STJ restabelece acusação de homicídio doloso em caso de morte em casa de recuperação em Caldas Novas

Caldas Novas / 351

De acordo com a denúncia, um dos acusados era dono do estabelecimento e, no dia do crime, a vítima chegou supostamente embriagada e sob efeitos de drogas ao local

O Superior Tribunal de Justiça (STJ), ao dar provimento a recurso do Ministério Público de Goiás (MPGO), determinou que um caso de homicídio qualificado ocorrido em Caldas Novas, inicialmente desclassificado para a modalidade culposa pelo Tribunal de Justiça de Goiás (TJGO), seja submetido ao Tribunal do Júri. A decisão foi proferida pelo ministro Otávio de Almeida Toledo, desembargador convocado do Tribunal de Justiça de São Paulo (TJSP), no agravo em recurso especial (AREsp 2919840).

Denunciados pelo promotor de Justiça Sávio Fraga e Greco, dois acusados sem qualquer qualificação médica teriam aplicado quatro injeções com substâncias como Diazepam, Haldol, Fenergan e Deca-durabolim em um homem já embriagado e sob efeito de entorpecentes em uma casa de recuperação em Caldas Novas.

De acordo com a denúncia, um dos acusados era dono do estabelecimento e, no dia do crime, a vítima chegou supostamente embriagada e sob efeitos de drogas ao local. A vítima, então, após uma discussão, se recusou a ingerir medicamentos que a deixariam dopada e supostamente ameaçou um dos acusados. Ainda conforme a denúncia, já com a vítima imobilizada, um dos réus disse, na ocasião, que cada injeção aplicada representava um “tiro” que ela havia, em tese, prometido de disparar contra ele. O laudo cadavérico e o parecer médico atestaram a morte da vítima por infarto agudo do miocárdio, causado pela administração indevida de medicamentos.

Os dois acusados foram pronunciados (determinação para julgamento pelo júri popular) em primeira instância, pela prática de homicídio qualificado descrito no artigo 121, parágrafo 2º, incisos III e IV, do Código Penal. Inconformada com a decisão, a defesa de um dos acusados recorreu ao TJGO para desclassificar a conduta para homicídio culposo.

Ao concordar com a defesa, o TJGO entendeu que a conduta configuraria homicídio culposo, afastando a possibilidade de dolo eventual e retirando a competência do Tribunal do Júri. A decisão se estendeu ao outro acusado.

Recurso do MP apontou elementos de dolo eventual

Para o MPGO, porém, os elementos descritos no próprio acórdão indicam que, ao menos em tese, houve dolo eventual. “Ao desclassificar a conduta do réu para a de homicídio culposo, o decisório recorrido não considerou que, ao ministrar alta dose de medicação na vítima, já alterada por uso de substância entorpecente, sem a devida qualificação técnica e sem a devida orientação médica, foi configurada a probabilidade legal do acusado ter, ao menos, assumido o risco de causar o resultado morte da vítima”, destacou o MPGO no recurso.

Em segundo grau, a atuação ficou a cargo da procuradora de Justiça Carla Fleury de Souza.
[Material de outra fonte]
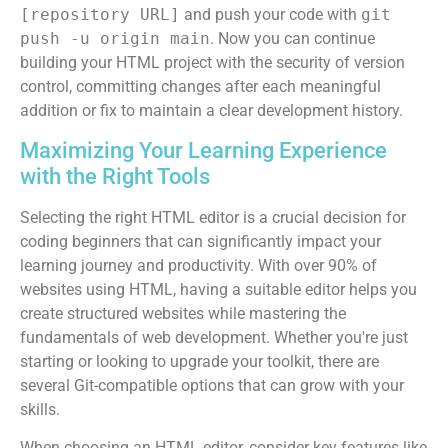
[repository URL]
and push your code with
git
push -u origin main
. Now you can continue
building your HTML project with the security of version
control, committing changes after each meaningful
addition or fix to maintain a clear development history.
Maximizing Your Learning Experience
with the Right Tools
Selecting the right HTML editor is a crucial decision for
coding beginners that can significantly impact your
learning journey and productivity. With over 90% of
websites using HTML, having a suitable editor helps you
create structured websites while mastering the
fundamentals of web development. Whether you're just
starting or looking to upgrade your toolkit, there are
several Git-compatible options that can grow with your
skills.
When choosing an HTML editor, consider key features like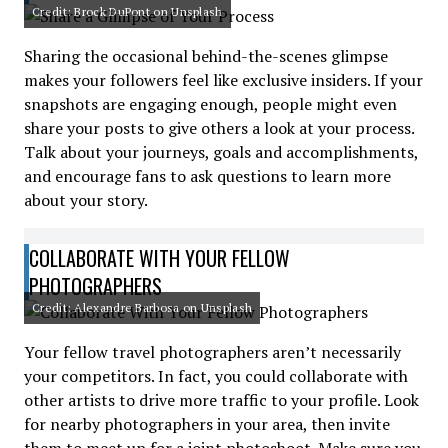
Credit: Brock DuPont on Unsplash
Sharing the occasional behind-the-scenes glimpse
makes your followers feel like exclusive insiders. If your
snapshots are engaging enough, people might even
share your posts to give others a look at your process.
Talk about your journeys, goals and accomplishments,
and encourage fans to ask questions to learn more
about your story.
COLLABORATE WITH YOUR FELLOW
PHOTOGRAPHERS
Credit: Alexandre Barbosa on Unsplash
Your fellow travel photographers aren’t necessarily
your competitors. In fact, you could collaborate with
other artists to drive more traffic to your profile. Look
for nearby photographers in your area, then invite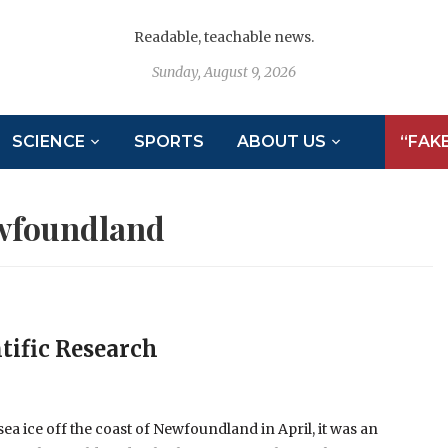
Readable, teachable news.
Sunday, August 9, 2026
SCIENCE
SPORTS
ABOUT US
“FAK
wfoundland
tific Research
ea ice off the coast of Newfoundland in April, it was an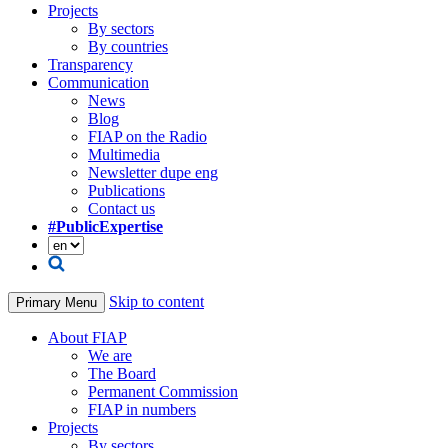
Projects
By sectors
By countries
Transparency
Communication
News
Blog
FIAP on the Radio
Multimedia
Newsletter dupe eng
Publications
Contact us
#PublicExpertise
Skip to content
Primary Menu
About FIAP
We are
The Board
Permanent Commission
FIAP in numbers
Projects
By sectors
Já o recurso especial e o agravo ao STJ foram assinados pela promotora de Justiça Yashmin Crispim Baiocchi de Paula e Toledo, integrante do Núcleo Especializado em Recursos Constitucionais (Nurec).

Ao analisar o caso, o ministro Otávio de Almeida Toledo concordou com o argumento ministerial e destacou que a Constituição Federal reserva ao júri popular a competência para julgar crimes dolosos contra a vida. Segundo ele, a desclassificação só é possível quando houver certeza inequívoca de que não houve dolo, o que não se aplica à situação, uma vez que existem indícios suficientes para que a questão seja decidida pelos jurados.
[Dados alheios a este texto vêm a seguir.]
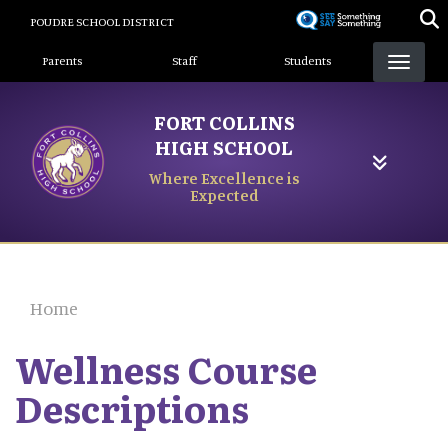
Skip
POUDRE SCHOOL DISTRICT
to
Landing Page Menu
main
Parents
Staff
Students
content
FORT COLLINS
HIGH SCHOOL
Where Excellence is
Expected
Home
Wellness Course
Descriptions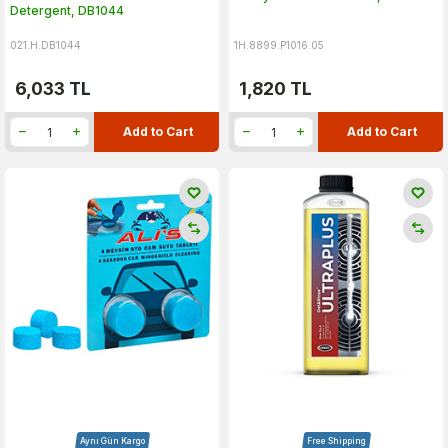
Detergent, DB1044
021.H.DB1044
1H.8899.P1016.05
6,033
TL
1,820
TL
Add to Cart
Add to Cart
Aynı Gün Kargo
Free Shipping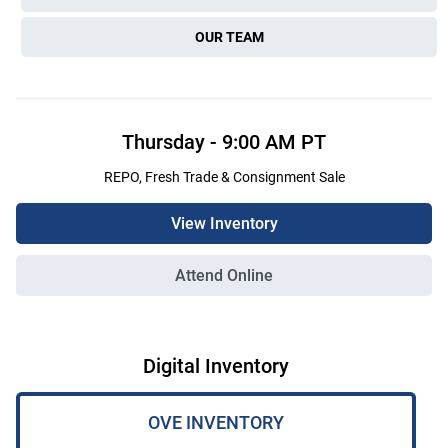
OUR TEAM
Thursday
-
9:00 AM
PT
REPO, Fresh Trade & Consignment Sale
View Inventory
Attend Online
Digital Inventory
OVE INVENTORY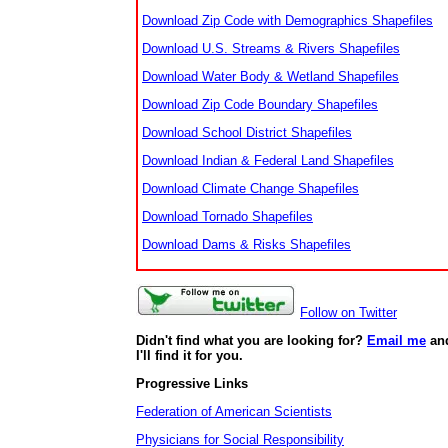
Download Zip Code with Demographics Shapefiles
Download U.S. Streams & Rivers Shapefiles
Download Water Body & Wetland Shapefiles
Download Zip Code Boundary Shapefiles
Download School District Shapefiles
Download Indian & Federal Land Shapefiles
Download Climate Change Shapefiles
Download Tornado Shapefiles
Download Dams & Risks Shapefiles
Follow on Twitter
Didn't find what you are looking for?
Email me
an
I'll find it for you.
Progressive Links
Federation of American Scientists
Physicians for Social Responsibility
“A pronúncia encerra mero juízo de admissibilidade da acusação, bastando a existência de indícios razoáveis de autoria e materialidade. No caso, os elementos probatórios delineados no acórdão — aplicação de múltiplas injeções de medicamentos diversos em pessoa já intoxicada, sem orientação médica, com declarações indicativas de vingança — autorizam, no mínimo, a submissão da questão ao Tribunal Popular”, justificou o relator.

Com a decisão, o acórdão do TJGO foi cassado, e a decisão de pronúncia, que envia o caso para julgamento no Tribunal do Júri como homicídio qualificado, foi restabelecida.